Even in a rising market like we’ve seen, the funds would still be adhering to their income strategy of buying and selling positions as they rotate assets ahead of ex-dividend dates. Over the past two fiscal years, this has created a very large turnover in the portfolios, annualized at 400% to 650% according to Alpine’s latest annual reports. As most investors know, when a stock goes ex-dividend, the stock price is reduced by the amount of the dividend so the funds would have to first make up the amount of the dividend before the position could start contributing to the NAV. In a strong market environment this may not be a problem but the question is how long can an investor rely on being bailed out by a strong market? Dividend harvest may be a great strategy for earning lots of dividend income but history has shown that it has been a disaster for the NAV of the funds.

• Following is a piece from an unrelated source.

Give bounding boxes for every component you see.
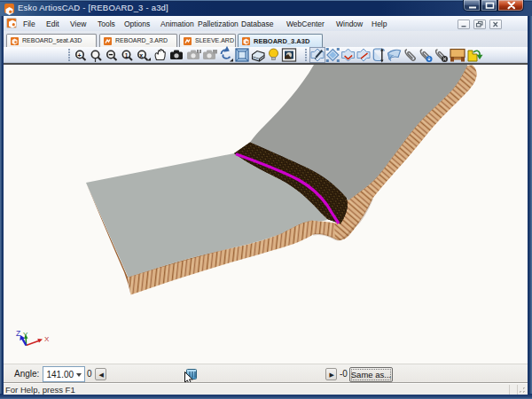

As I write this article, some of the dividend harvest funds again seem to be rising to higher market price premium levels while the option-income funds continue to languish at discounts. Though one would expect the dividend harvest fund’s NAVs to solidly outperform the option-income funds in a strong market environment, this was not necessarily the case in 2010. Perhaps the dividend harvest strategy is now coming into its own and the risk trade will finally pay off in these funds as opposed to the more defensive option-income funds which perform better in trendless markets. However if history is any guide, one should not expect global markets to proceed in a straight up or orderly fashion and if that is the case, then the fund manager’s at AGD and AOD will have their work cut out for them to build back the fund’s NAVs from their depressed levels. In the meantime one thing is for certain…the true term "return of capital" in which investor assets are simply returned to them in the form of distributions seems so far to be more a case for the dividend harvest funds than the option-income funds.

Note: Each fund's portfolio of securities is unique. This analysis only compares certain parameters of these funds and does not take into account each fund's portfolio of securities which also contributes to overall NAV performance.